(Task description) Show every line of the data that includes the word "こちらでは".

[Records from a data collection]
<<<<
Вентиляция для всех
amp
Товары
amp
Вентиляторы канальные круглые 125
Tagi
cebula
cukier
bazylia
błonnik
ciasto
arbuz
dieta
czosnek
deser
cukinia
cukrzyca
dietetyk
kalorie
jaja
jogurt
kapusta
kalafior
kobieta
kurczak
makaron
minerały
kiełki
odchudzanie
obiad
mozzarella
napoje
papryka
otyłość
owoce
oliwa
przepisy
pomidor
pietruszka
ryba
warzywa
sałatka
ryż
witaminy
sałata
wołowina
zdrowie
>>>>
<<<<
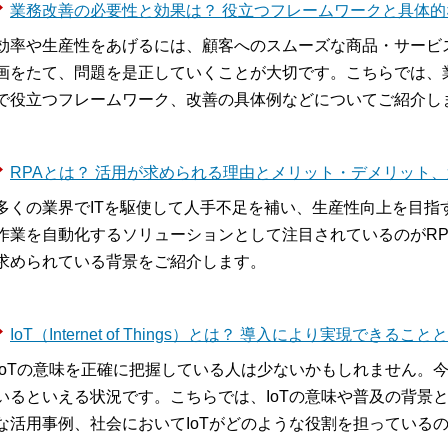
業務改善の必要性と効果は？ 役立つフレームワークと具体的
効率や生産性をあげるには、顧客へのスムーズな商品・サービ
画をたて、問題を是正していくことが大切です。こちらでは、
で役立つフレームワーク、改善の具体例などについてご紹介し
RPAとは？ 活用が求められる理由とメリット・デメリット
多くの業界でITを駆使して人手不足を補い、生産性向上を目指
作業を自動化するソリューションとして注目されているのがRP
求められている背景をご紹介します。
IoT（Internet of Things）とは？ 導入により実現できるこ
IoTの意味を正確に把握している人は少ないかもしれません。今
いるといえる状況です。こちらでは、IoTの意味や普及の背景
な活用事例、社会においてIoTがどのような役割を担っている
>>>>
(Solution to the exercise)
画をたて、問題を是正していくことが大切です。こちらでは、
いるといえる状況です。こちらでは、IoTの意味や普及の背景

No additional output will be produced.